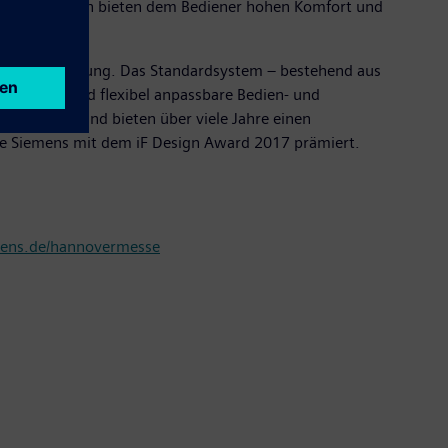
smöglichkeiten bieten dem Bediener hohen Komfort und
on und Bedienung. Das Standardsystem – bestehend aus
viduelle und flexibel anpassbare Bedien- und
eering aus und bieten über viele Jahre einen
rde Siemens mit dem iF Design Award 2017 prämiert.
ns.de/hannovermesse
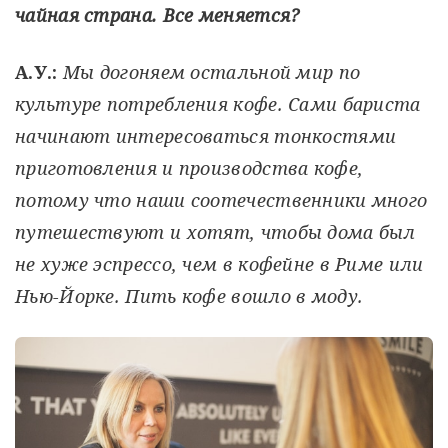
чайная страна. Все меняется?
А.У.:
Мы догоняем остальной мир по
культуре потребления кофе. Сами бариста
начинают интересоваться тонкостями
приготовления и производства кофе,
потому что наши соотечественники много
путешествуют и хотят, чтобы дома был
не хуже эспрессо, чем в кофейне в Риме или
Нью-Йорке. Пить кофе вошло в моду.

========

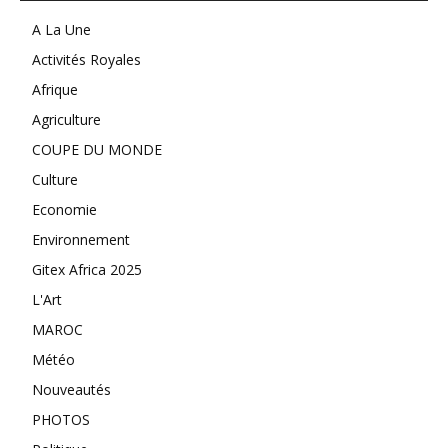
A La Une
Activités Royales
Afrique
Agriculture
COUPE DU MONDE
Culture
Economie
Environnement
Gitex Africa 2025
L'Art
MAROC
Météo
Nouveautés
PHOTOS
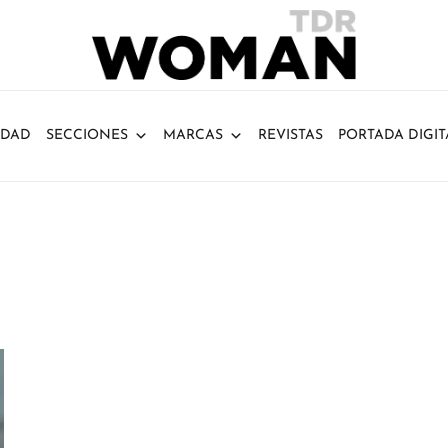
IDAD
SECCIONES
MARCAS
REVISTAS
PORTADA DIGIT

========

* **How to complete this task**
In the listing above, find the line containing "viduelle und flexibel anpassbare Bedien- und" and the line containing "Нью-Йорке. Пить кофе вошло в моду."; print those lines and every line between them exactly, leaving out pictures.

* **Written response**
viduelle und flexibel anpassbare Bedien- und
eering aus und bieten über viele Jahre einen
rde Siemens mit dem iF Design Award 2017 prämiert.
ns.de/hannovermesse
чайная страна. Все меняется?
А.У.:
Мы догоняем остальной мир по
культуре потребления кофе. Сами бариста
начинают интересоваться тонкостями
приготовления и производства кофе,
потому что наши соотечественники много
путешествуют и хотят, чтобы дома был
не хуже эспрессо, чем в кофейне в Риме или
Нью-Йорке. Пить кофе вошло в моду.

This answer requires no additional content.